# [Supplied entries]
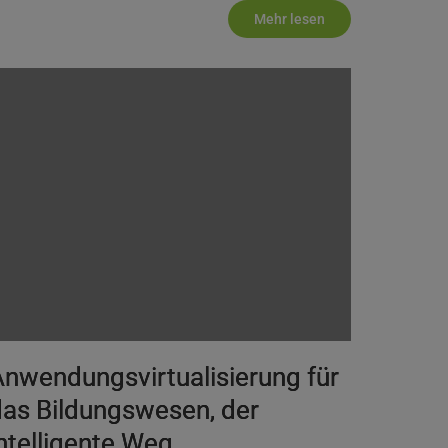
Mehr lesen
nwendungsvirtualisierung für
as Bildungswesen, der
ntelligente Weg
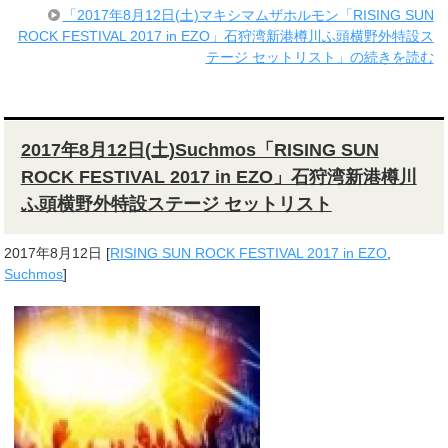
「2017年8月12日(土)マキシマムザホルモン「RISING SUN
ROCK FESTIVAL 2017 in EZO」石狩湾新港樽川ふ頭横野外特設ス
テージ セットリスト」の続きを読む
2017年8月12日(土)Suchmos「RISING SUN
ROCK FESTIVAL 2017 in EZO」石狩湾新港樽川
ふ頭横野外特設ステージ セットリスト
2017年8月12日
[
RISING SUN ROCK FESTIVAL 2017 in EZO
,
Suchmos
]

# [Assignment]
Every line of the listing above that includes "FESTIVAL" should be copied out.

# [Task answer]
ROCK FESTIVAL 2017 in EZO」石狩湾新港樽川ふ頭横野外特設ス
ROCK FESTIVAL 2017 in EZO」石狩湾新港樽川
RISING SUN ROCK FESTIVAL 2017 in EZO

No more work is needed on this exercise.